MJP said:If it is revenue neutral then yes it is a solution that could be lived with, but then you get into the issue of the government owning more assets rather than less. Not to mention a probable increase in some sort of regulation of the industry (in those proposed areas) rather than less. It is not so viable with the truly isolated areas like the north where small isolated pockets of Canadians live. That is where the true cost comes in and quite frankly as a taxpayer is not acceptable. High speed internet is not a right and thus should not thrust into the spotlight like it is. I will say again with the technology available today, the cost is not worth it to us the Canadian tax payer.
While I agree that there is a limit to what level of service one should expect when living in northern/remote/rural areas and there is a cost associated with living there I also disagree with that taxpayers as a whole should not have a role. In a nutshell Canada's economy is an urban population based upon natural resources found in increasingly remote/northern/rural areas. Look at the TSX stock exchange and see how many buisnesses are based there on natural resources hence the Canadian Petro buck..
While a company who operates a mine/mill/facility in the remote areas may be able to find some form of internet communications the cost of that will be applied to the raw resource they produce and eventually it is us, the taxpayer, who pay that difference. For example one company I deal with can only get dial-up internet in their area....yet due to the current technology on websites and small pdf volumes it is not a workable solution for them to use and are stuck with fax/Canada Post. Now we have two processes, one for the majority of clients and then one-off solutions which increase the buerocracy of the government....
VOIP and video communication have basically meant that we at the provincial level have drastically cut travel costs for meetings. There is a loss of content with pure internet based meetings but it has also allowed those who used to travel 8-9 hours one way for a meeting to participate much easier.

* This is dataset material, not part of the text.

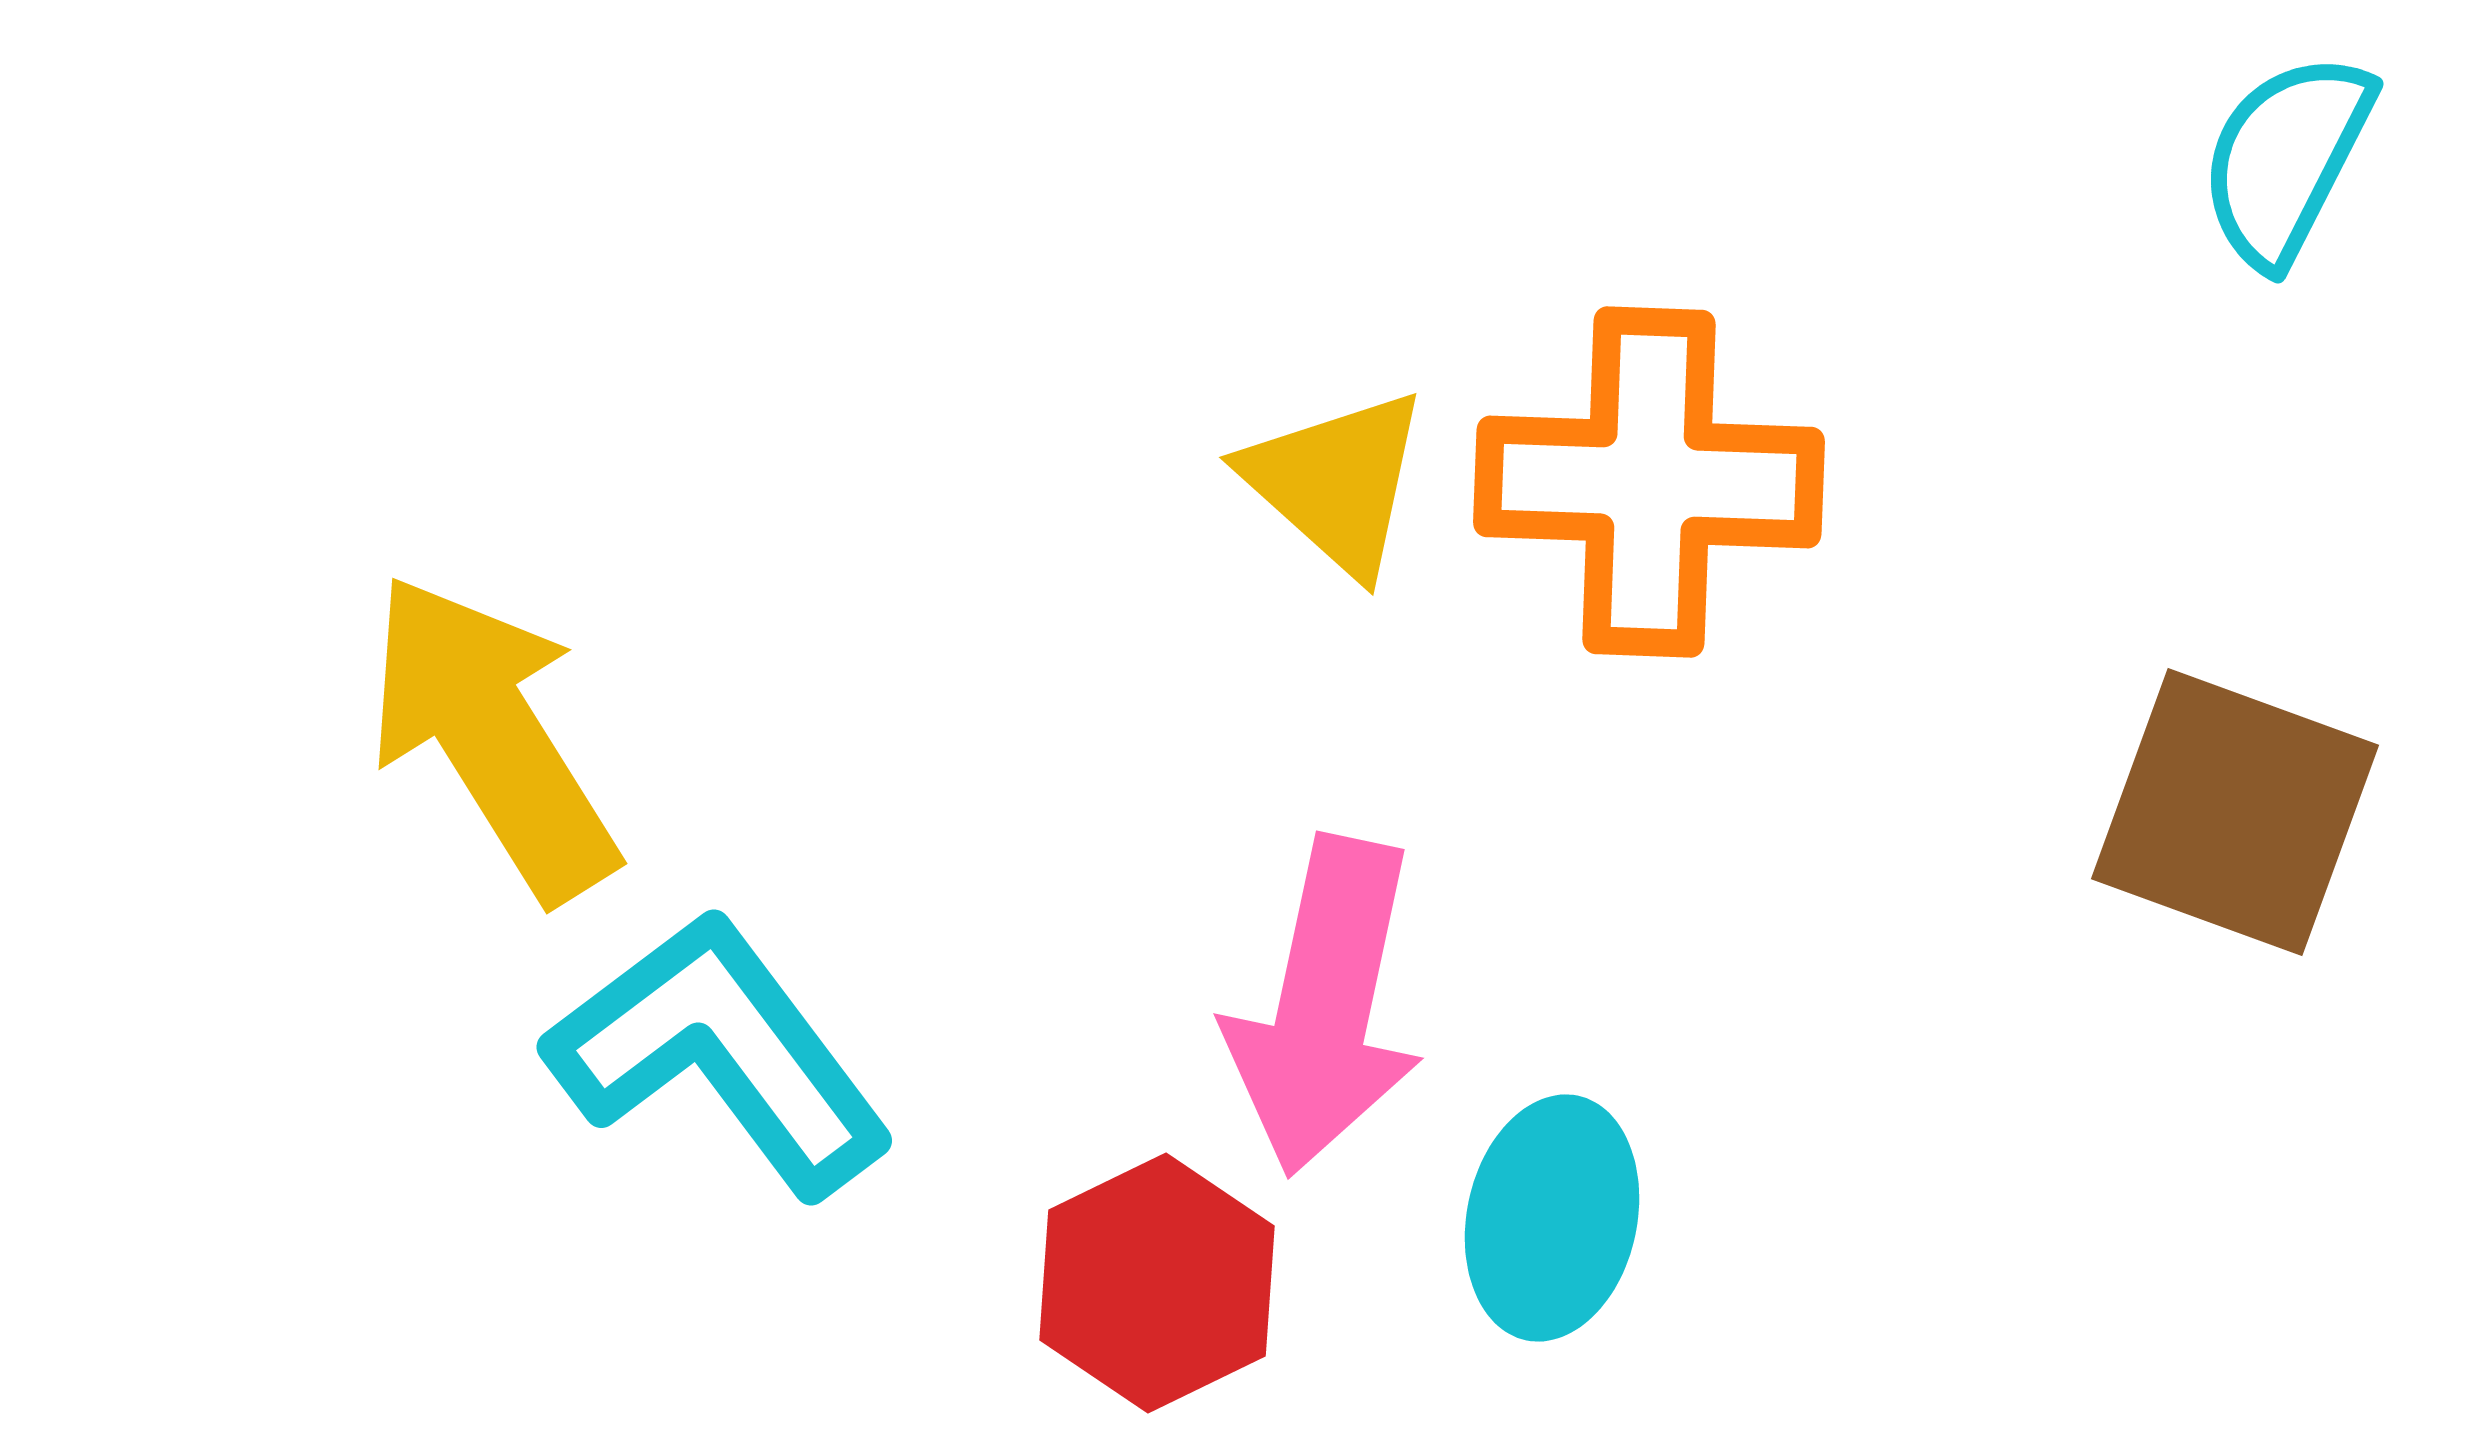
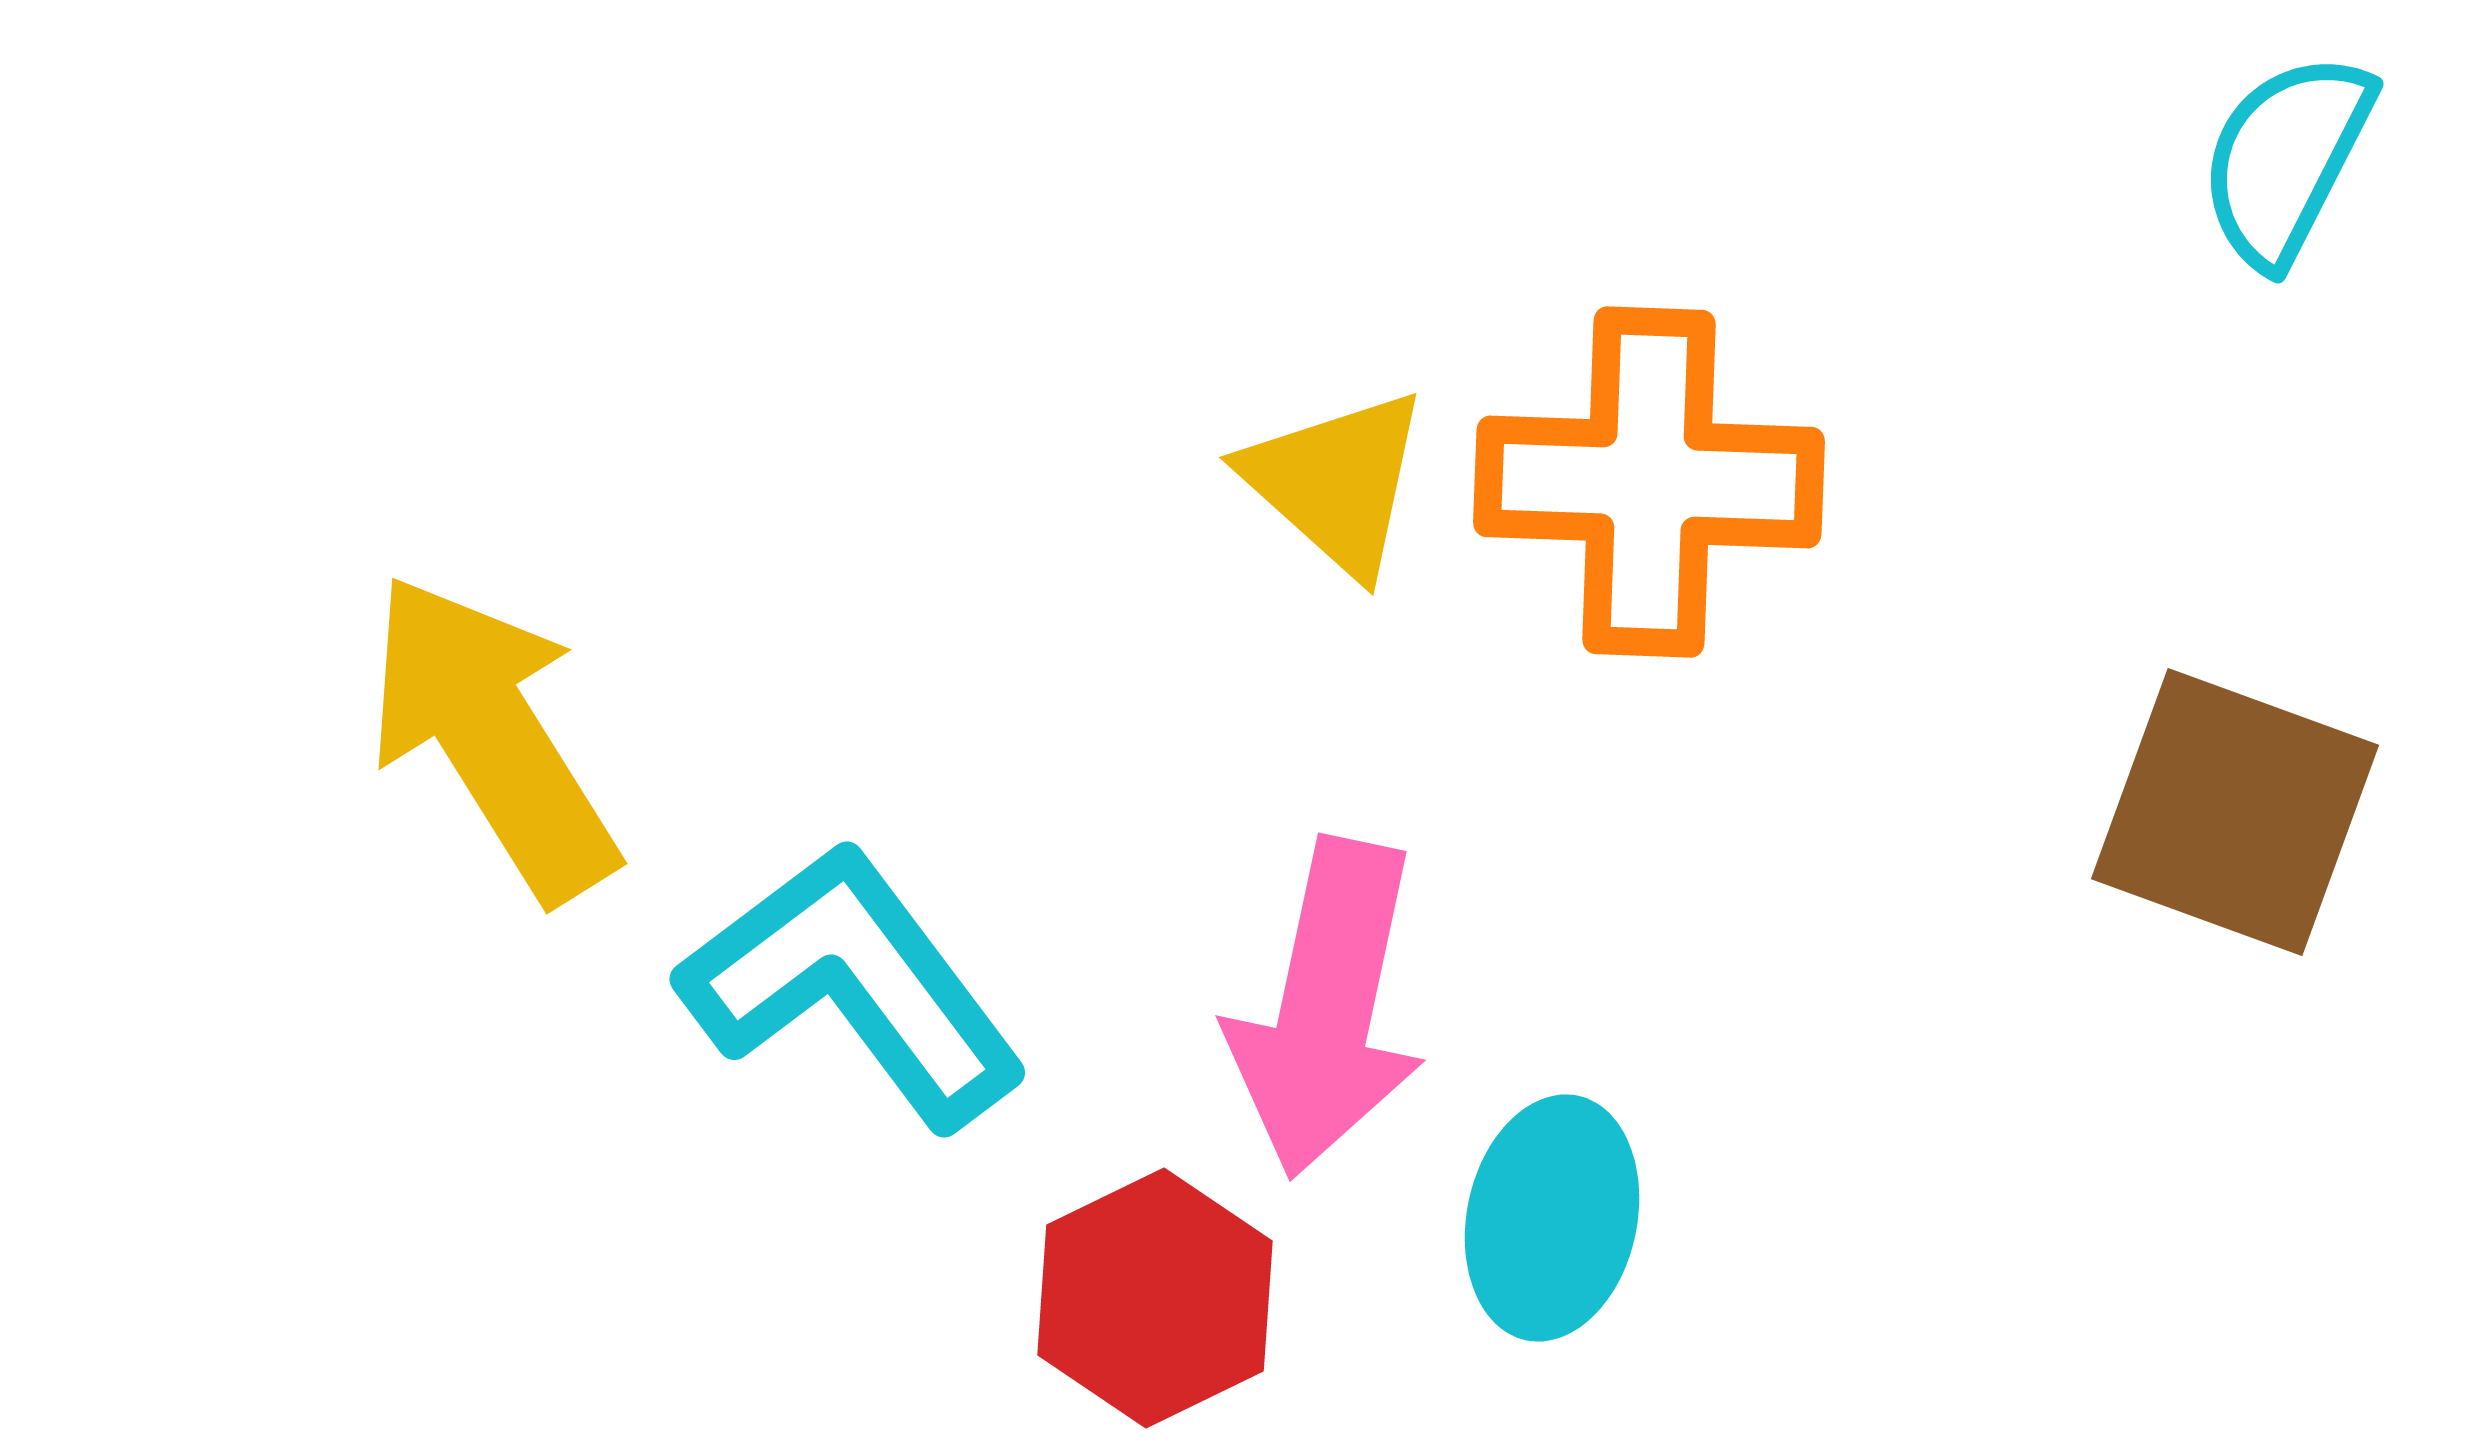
pink arrow: moved 2 px right, 2 px down
cyan L-shape: moved 133 px right, 68 px up
red hexagon: moved 2 px left, 15 px down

Web based training is on the rise as well which has meant that I can train fire crews on safety/driving etc. on a registered course from a remote fire base instead of paying to bring the entire crew into town...or better yet send a contact an e-mail with a bunch of courses to take and have trained staff who did the training at home show up to work instead of wasting time in camp.
With the aboriginal populations in many of these northern towns if the training isn't offered locally people don't go...and then a whole other series of concerns comes up with who does the work needed to deliver the raw product needed for the upgrading facilities near larger centers. There is another thread on here talking about productivity and Canada's economy but how do I take a population of low education people and make them more effective...training and investment in what they can do is a big first step irregardless of race/background.
Cell phones and how the spread of towers has expanded to cover many remote areas is probably a good starting point on how this could be implemented. I can access towers now in much of Alberta and northern BC where previously I could not mostly due to oil and gas companies subsidizing tower construct for their employees and well site monitoring. Level of service quality does vary and I should not expect to use a fancy iPhone or latest gadget that works in downtown Edmonton but I can get out and make a phone call...again a big jump in safety (which saves money for all long term) and productivity. Having the government subsidize the financial backing that would allow a town/reserve/mill/mine to install some form of internet access and pay out the monies over time...much like issueing bonds...would allow for the service to be installed and run based upon the level of local investment. This means that a market can arrange for a service to be installed today and pay off the debt, gareunteed by the federal government, over a period of time by the local population/industry and yet still realize the gains of the service today. We the taxpayers would be on the hook for loan defaulters and administration costs but it is cheap compared to adding 10% to all power or construction or material costs used due to the primary producers of Canada being forced to add infrastructure costs to their existing operating costs.
There is a post earlier in this thread raising the question of what level of technology should be installed and to what standard. To be honest I don't speak enough IT language to know the differences and what could work but it is an oportunity for targeted, national level R&D towards a situation that has potential world wide export potential. Think of Finland and Nokia...it is a national level R&D focus to be a leader in the cell phone industry and they have succeeded.